Monday, March 2, 2009

The One Where I Got An iPhone

I have to write these posts more often. A week goes by and I play so many different things that I can hardly recall them all.

I replaced one mobile platform with another this week. Well, I actually sold my PSP months ago, but this week I finally sold my stock (games) in it, upon seeing the lastest crop of (seemingly credible) rumors about the next PSP. Whether it's the PSP 4000, PSP2, PSPi, or whatever, sooner or later they're going to come out with one done right, with a second analog, no shitty UMD drive, a download service (to be fair, they kinda already have this), and maybe a touch screen. I'll pick up one of those. For the moment, I'm fine with my 10+ DS game backlog, and my new iPhone.

Yeah, my 2 year contract with Verizon was up, and for only $20 more per month I was able to go from a shit phone I never used for anything but calling to a fucking revelation in mobile computing. The iPhone is god. The Internet in my pocket, accessible anywhere, not to mention a phone and iPod in one, and a decent (potentially great) mobile gaming platform. I've had it for 7 days, and I already find it indespensible. But the games--I've downloaded and tried out a small handful, and found two so far that I really, really like.

One is Galcon, which is sort of mini-RTS. There are a bunch of planets on the screen, and you face off against one or two enemies (CPU or humans online, if you can believe that) sending ships from planet to planet to conquer them and take over the entire system. Incredibly accessible, and crazily addictive. One game of Galcon can be over in 10-20 seconds, and they rarely last longer than a couple of minutes. It's pretty much the perfect mobile game to sit and play while you wait. There's a free demo version, and the full thing is $5. Well worth it, in my book.

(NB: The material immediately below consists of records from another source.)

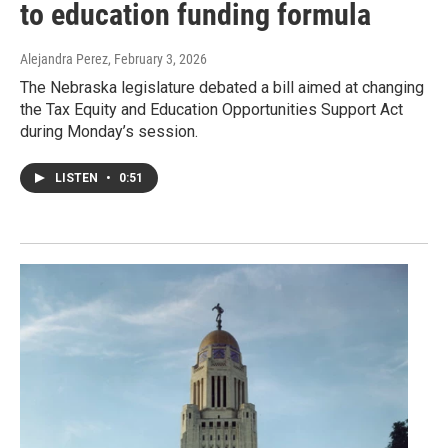
to education funding formula
Alejandra Perez
, February 3, 2026
The Nebraska legislature debated a bill aimed at changing
the Tax Equity and Education Opportunities Support Act
during Monday’s session.
LISTEN
•
0:51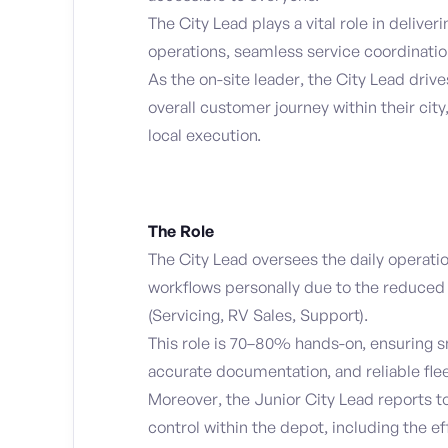
The City Lead plays a vital role in deliver
operations, seamless service coordinatio
As the on-site leader, the City Lead dri
overall customer journey within their cit
local execution.
The Role
The City Lead oversees the daily operatio
workflows personally due to the reduced 
(Servicing, RV Sales, Support).
This role is 70–80% hands-on, ensuring s
accurate documentation, and reliable fle
Moreover, the Junior City Lead reports to
control within the depot, including the e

The other is called Tap Defense, which is pretty much your standard tower defense game. Most people pretty much know what they're getting with this type of thing, so suffice it to say that it works really well on the touch screen, and it's a lot of fun. I hadn't ever actually played one before, but this is cool. And free!

Elswhere, also in the cheap and novel category, was Noby Noby Boy, the newest creation from the guy behind the Katamari series. It is insane. I picked it up about the time everyone's cumulative stretch length had reached the Moon. I wouldn't really call it a game, it seems more like a toy, just one that you download and play with on your TV using a Playstation controller. That's not to say it's not cool, it's just literally unlike anything that there's pretty much ever been in gaming. I like it, and I'll probably mess with it from time to time to contribute to Girl's space expansion.

I felt like knocking through some more of GTA IV this weekened, so I had a couple of sessions of that, totalling 6 or 8 missions done. According to the game's menus, I'm about 45% of the way done. The story is probably only about 65% of the total, though. I'm liking playing this like Oblivion--doing a bunch at a time, taking a long break, and then coming back later for another hit. At this rate I'll be ready for Lost & Damned around the time the next DLC pack comes available.

And finally, triumphantly, I finished the Starcraft Terran campaign. That last mission was giving me hell for a while. I kept trying to go back to saves I made along the way, but I had painted myself into a corner more or less from the beginning by being slow to gather resources and not discovering a Vespene geyser in a key base location. I must have spent 4 hours across a couple of days to no avail, and finally went online looking for strategies. That convinced me to try out the seige tanks' special seige mode and use them for offense and defense both. The mission is to take out a giant ion cannon on the other end of the map, but to get to it you have to fight off two seperate and very well entrenched Terran armies and then make your way past all the turrets, ghosts, and other guardians to blow it up. In the end I had like seven battlecruisers and a host of tanks, goliaths, marines, and ghosts storm the cannon and take it out with a combination of Yamato guns and nuclear missiles. It still took an hour and a half, not counting failed raids and stratagems gone awry forcing reloads along the way. It was an oddyssey in and of itself. Hard to believe that's only a third of (half of) the game.